Eat: A dainty afternoon tea in the city’s most famous and historic café, Café Majestic. Neat salmon, cucumber and cream cheese sandwiches give way to luscious cream-filled scones, almond cakes, tiny apple pastries and moreish slices of chocolate cake. For something altogether more rustic and Portuguese head to A Brasileira and opt for the Francesinha – a veritable hug in a bowl consisting of a layered sandwich of cheese, sausage and steak smothered in beer-infused gravy.
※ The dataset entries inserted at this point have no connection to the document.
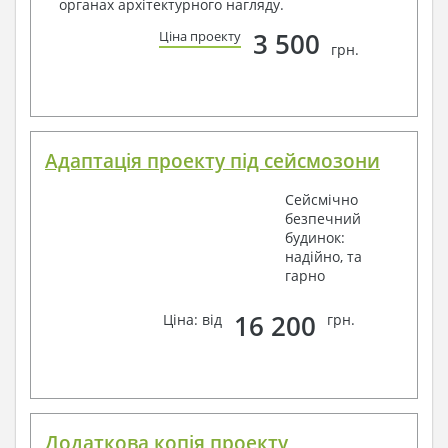
органах архітектурного нагляду.
3 500
Ціна проекту
грн.
Адаптація проекту під сейсмозони
Сейсмічно
безпечний
будинок:
надійно, та
гарно
16 200
Ціна: від
грн.
Додаткова копія проекту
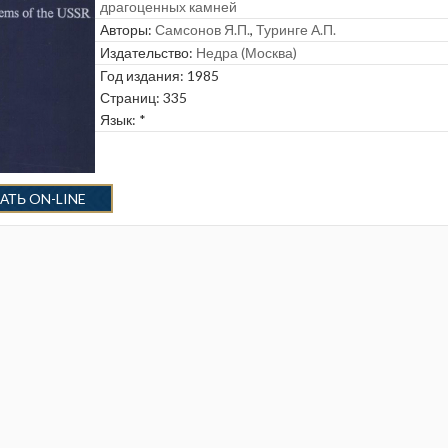
драгоценных камней
Авторы:
Самсонов Я.П.
,
Туринге А.П.
Издательство:
Недра (Москва)
Год издания: 1985
Страниц: 335
Язык: *
АТЬ ON-LINE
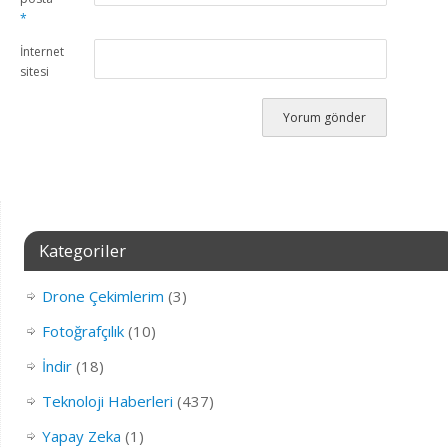
*
İnternet
sitesi
Kategoriler
Drone Çekimlerim
(3)
Fotoğrafçılık
(10)
İndir
(18)
Teknoloji Haberleri
(437)
Yapay Zeka
(1)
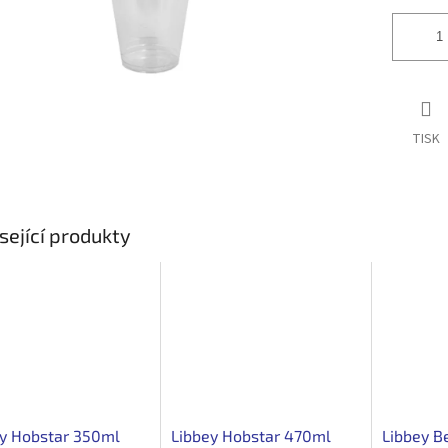
TISK
sející produkty
y Hobstar 350ml
Libbey Hobstar 470ml
Libbey B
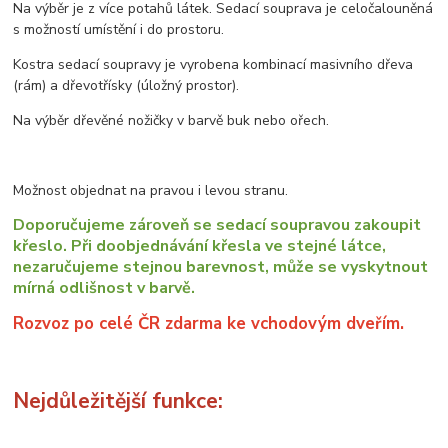
Na výběr je z více potahů látek. Sedací souprava je celočalouněná
s možností umístění i do prostoru.
Kostra sedací soupravy je vyrobena kombinací masivního dřeva
(rám) a dřevotřísky (úložný prostor).
Na výběr dřevěné nožičky v barvě buk nebo ořech.
Možnost objednat na pravou i levou stranu.
Doporučujeme zároveň se sedací soupravou zakoupit
křeslo. Při doobjednávání křesla ve stejné látce,
nezaručujeme stejnou barevnost, může se vyskytnout
mírná odlišnost v barvě.
Rozvoz po celé ČR zdarma ke vchodovým dveřím.
Nejdůležitější funkce:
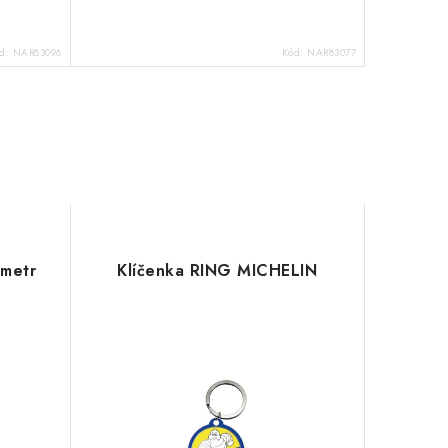
d:
NAR83096
Kód:
NAR83077
ometr
Klíčenka RING MICHELIN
Given Porto’s waterfront location, (you can actually see the fish swimming in the Douro) seafood makes for an excellent lunch or dinner option. The area overlooking the river, the Ribeira is the perfect place to sample the catch of the day, Gomes de Sá Bacalhau (salted cod) is always good. Beware if you’re watching your budget though, cafés and restaurants along here tend to be much more expensive than those in the old town, but you pay for the view.
Drink: Port.It would be a crime tovisit Porto without taking a tour of one of the city’s famous Port wine cellars to sample a cheeky tawny, ruby or late bottled vintage.
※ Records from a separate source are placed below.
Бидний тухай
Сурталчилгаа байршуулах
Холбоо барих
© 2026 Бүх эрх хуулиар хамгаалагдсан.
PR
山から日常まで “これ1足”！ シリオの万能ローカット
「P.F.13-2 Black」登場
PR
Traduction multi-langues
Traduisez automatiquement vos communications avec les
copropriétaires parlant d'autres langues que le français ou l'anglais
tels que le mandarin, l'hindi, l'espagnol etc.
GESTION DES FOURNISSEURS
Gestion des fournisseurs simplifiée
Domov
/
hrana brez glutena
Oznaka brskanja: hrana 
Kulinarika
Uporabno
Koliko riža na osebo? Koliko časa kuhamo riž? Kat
All of the city’s main cellars are located in the Gaia side of the city. Cross Pont Luis I bridge and head to the cellars of Croft Sandeman or Ferreira for a guided tour and a glass or two of their finest. When it comes to beer, Super Bock is king in Porto. After dark enjoy a bottle in Rua Galeria de Paris, epicentre of Porto’s nightlife.
Galeria de Paris Restaurante Bar is a great/smart casual option if you’re looking to chill out to some relaxing tunes.
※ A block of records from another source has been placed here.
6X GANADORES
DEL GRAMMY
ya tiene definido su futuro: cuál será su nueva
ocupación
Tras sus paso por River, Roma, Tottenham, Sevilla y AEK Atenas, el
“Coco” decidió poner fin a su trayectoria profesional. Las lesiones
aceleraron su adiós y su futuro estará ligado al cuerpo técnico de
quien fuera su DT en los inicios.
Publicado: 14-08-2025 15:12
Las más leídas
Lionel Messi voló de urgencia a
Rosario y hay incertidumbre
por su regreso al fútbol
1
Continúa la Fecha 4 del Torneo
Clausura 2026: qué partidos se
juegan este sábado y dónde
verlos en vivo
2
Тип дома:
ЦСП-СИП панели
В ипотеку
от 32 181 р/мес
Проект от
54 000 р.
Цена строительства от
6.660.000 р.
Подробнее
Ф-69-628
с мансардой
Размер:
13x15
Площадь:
Stay: In thelap of luxury or in a trendy budget hostel – wherever you lay your hat in Porto, you’re sure to experience value for money and service with a smile. Spoil yourself in the five-star surroundings of Hotel Teatro. Enjoy all the comforts of home in the mid-priced Hotel Douro. Sleep soundly in trendy budget option, Garden House Hostel.
Walk: Up the 240 steps of the Clerigos Tower to get a fantastic view of the city. If you have a head for heights you’ll also enjoy a climb to the top of the Mosteiro de Serra Pilar which affords you a birdseye view of the bend in the river, Pont Luis I bridge and the city.
Get Out: Braga is one of the most picturesque cities in Portugal and is home to a number of impressive Baroque monuments as well as one of the city’s most iconic sights, the Bom Jesus Sactuary. Braga’s cathedral shouldn’t be missed either. Take a Douro Valley cruise and soak up the sites of Lamego – reputed to be the world’s oldest wine-producing region. The two centres for wine production include the Pinhao and Peso da Regua. The most convenient way to enjoy the region is to stay at a charming Pousada in Mesao Frio. Here you can drink in wonderful views of the valley and the river.
Listen: To Fado. Whether you’re taking a bus tour of the city or sipping Port in a dusty bar, you can take it for granted that you’ll be serenaded by the music of Amalia Rodrigues or Miguel Capucho. Ribeira is the epicentre of Porto’s ‘Fado’ scene. Hotspots include Restaurante O Fado on Largo de Sao Joao.
Avoid: New shoes, high heels or flip-flops. Porto is a city made for walking and much of its charm lies in its near-vertical hills, cobbled streets and higgledy- piggledy descents. If you’re going exploring, wear comfortable shoes or at least shoes you’re comfortable walking in – your feet will thank you at the end of the day.